** Material for the task **
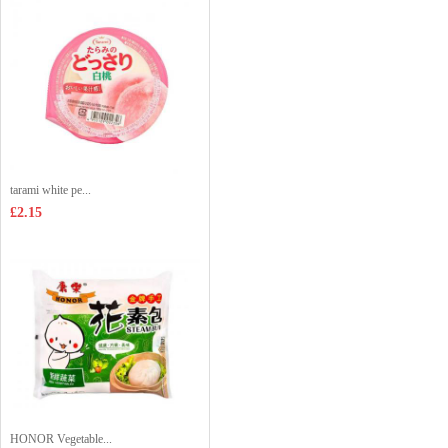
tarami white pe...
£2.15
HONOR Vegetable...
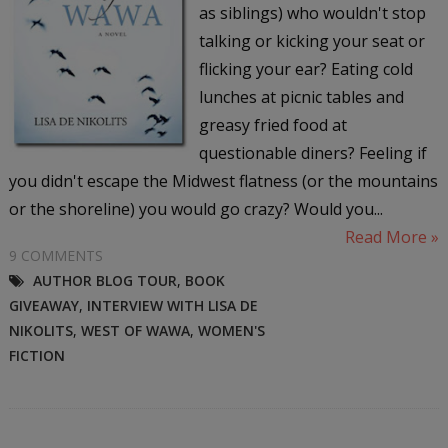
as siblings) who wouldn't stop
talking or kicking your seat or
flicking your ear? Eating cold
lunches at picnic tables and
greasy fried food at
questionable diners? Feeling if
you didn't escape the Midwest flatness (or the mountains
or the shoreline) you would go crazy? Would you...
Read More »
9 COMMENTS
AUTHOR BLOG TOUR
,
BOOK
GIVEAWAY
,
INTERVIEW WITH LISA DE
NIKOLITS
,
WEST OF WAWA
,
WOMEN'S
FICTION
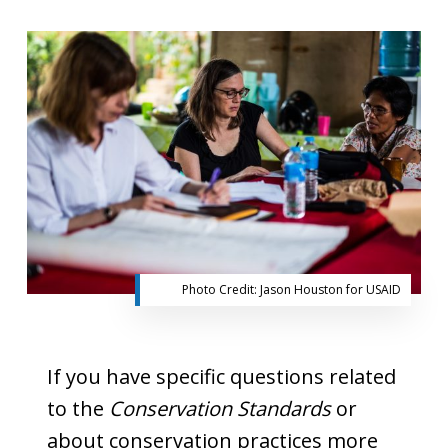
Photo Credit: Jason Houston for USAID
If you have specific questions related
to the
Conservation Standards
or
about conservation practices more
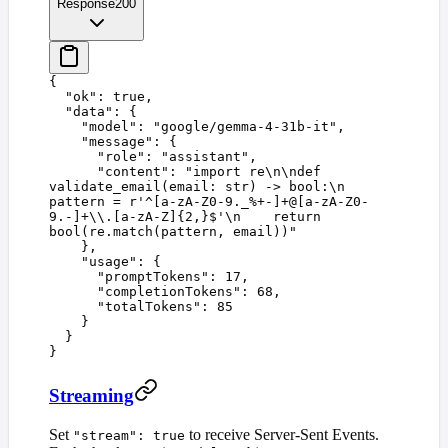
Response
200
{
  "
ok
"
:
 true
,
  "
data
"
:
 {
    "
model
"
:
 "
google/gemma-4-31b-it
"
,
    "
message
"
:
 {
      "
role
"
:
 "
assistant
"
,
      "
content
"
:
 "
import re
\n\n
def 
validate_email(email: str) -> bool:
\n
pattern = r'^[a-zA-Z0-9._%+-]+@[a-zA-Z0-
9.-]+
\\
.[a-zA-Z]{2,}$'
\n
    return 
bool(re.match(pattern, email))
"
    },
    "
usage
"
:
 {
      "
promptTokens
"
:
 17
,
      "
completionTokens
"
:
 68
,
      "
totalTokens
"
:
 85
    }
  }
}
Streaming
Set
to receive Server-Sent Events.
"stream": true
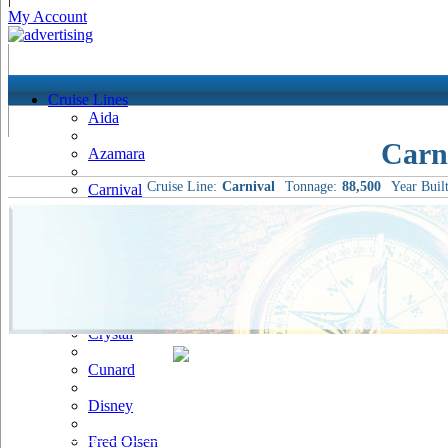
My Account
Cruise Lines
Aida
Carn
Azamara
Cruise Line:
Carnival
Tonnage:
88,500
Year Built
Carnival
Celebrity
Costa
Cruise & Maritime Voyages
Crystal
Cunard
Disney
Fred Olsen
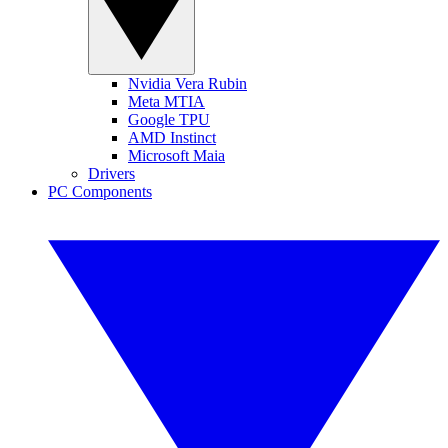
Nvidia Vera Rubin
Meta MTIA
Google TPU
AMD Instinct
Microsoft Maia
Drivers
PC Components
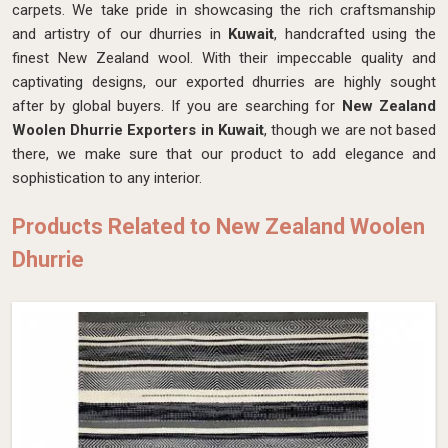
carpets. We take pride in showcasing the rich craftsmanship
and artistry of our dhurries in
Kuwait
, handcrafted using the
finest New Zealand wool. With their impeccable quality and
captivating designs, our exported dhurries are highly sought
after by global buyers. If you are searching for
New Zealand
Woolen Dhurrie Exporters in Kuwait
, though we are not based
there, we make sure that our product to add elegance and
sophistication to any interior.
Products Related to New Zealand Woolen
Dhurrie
...
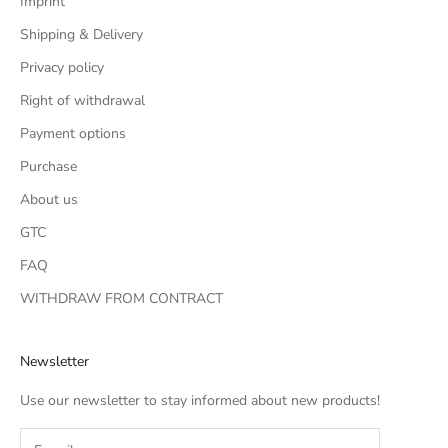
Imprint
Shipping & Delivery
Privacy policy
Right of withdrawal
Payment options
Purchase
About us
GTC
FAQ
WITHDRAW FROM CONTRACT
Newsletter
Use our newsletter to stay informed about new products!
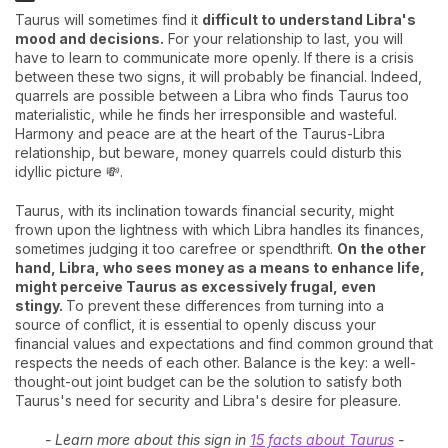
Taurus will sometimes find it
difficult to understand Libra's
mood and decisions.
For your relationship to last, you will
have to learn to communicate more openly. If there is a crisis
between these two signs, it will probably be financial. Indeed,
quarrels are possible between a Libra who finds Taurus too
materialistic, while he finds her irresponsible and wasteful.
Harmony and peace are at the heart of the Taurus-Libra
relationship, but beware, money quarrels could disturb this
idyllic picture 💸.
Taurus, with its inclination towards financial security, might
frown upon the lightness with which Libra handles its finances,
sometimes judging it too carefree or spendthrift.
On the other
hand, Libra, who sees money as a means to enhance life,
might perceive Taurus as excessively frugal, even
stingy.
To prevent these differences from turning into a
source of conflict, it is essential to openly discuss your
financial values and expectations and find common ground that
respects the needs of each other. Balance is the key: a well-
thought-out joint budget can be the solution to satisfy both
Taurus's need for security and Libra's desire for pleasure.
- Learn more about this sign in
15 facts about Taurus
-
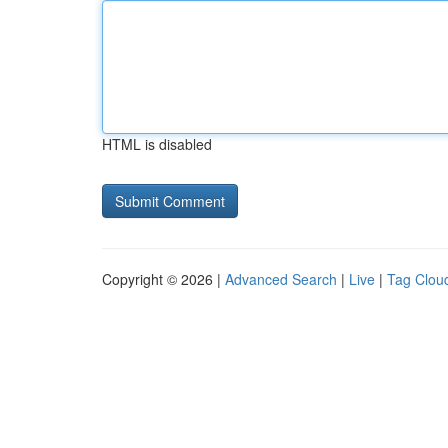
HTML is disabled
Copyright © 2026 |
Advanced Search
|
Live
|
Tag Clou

** What you are asked to do **
Going back to the data above, write out everything from the line with "tarami white pe..." down to the line with "Microsoft Maia", both included, leaving every picture out.

** Task answer **
tarami white pe...
£2.15
HONOR Vegetable...
as siblings) who wouldn't stop
talking or kicking your seat or
flicking your ear? Eating cold
lunches at picnic tables and
greasy fried food at
questionable diners? Feeling if
you didn't escape the Midwest flatness (or the mountains
or the shoreline) you would go crazy? Would you...
Read More »
9 COMMENTS
AUTHOR BLOG TOUR
,
BOOK
GIVEAWAY
,
INTERVIEW WITH LISA DE
NIKOLITS
,
WEST OF WAWA
,
WOMEN'S
FICTION
Photo Credit: Jason Houston for USAID
If you have specific questions related
to the
Conservation Standards
or
about conservation practices more
Response
200
{
  "
ok
"
:
 true
,
  "
data
"
:
 {
    "
model
"
:
 "
google/gemma-4-31b-it
"
,
    "
message
"
:
 {
      "
role
"
:
 "
assistant
"
,
      "
content
"
:
 "
import re
\n\n
def 
validate_email(email: str) -> bool:
\n
pattern = r'^[a-zA-Z0-9._%+-]+@[a-zA-Z0-
9.-]+
\\
.[a-zA-Z]{2,}$'
\n
    return 
bool(re.match(pattern, email))
"
    },
    "
usage
"
:
 {
      "
promptTokens
"
:
 17
,
      "
completionTokens
"
:
 68
,
      "
totalTokens
"
:
 85
    }
  }
}
Streaming
Set
to receive Server-Sent Events.
"stream": true
My Account
Cruise Lines
Aida
Carn
Azamara
Cruise Line:
Carnival
Tonnage:
88,500
Year Built
Carnival
Celebrity
Costa
Cruise & Maritime Voyages
Crystal
Cunard
Disney
Fred Olsen
Nvidia Vera Rubin
Meta MTIA
Google TPU
AMD Instinct
Microsoft Maia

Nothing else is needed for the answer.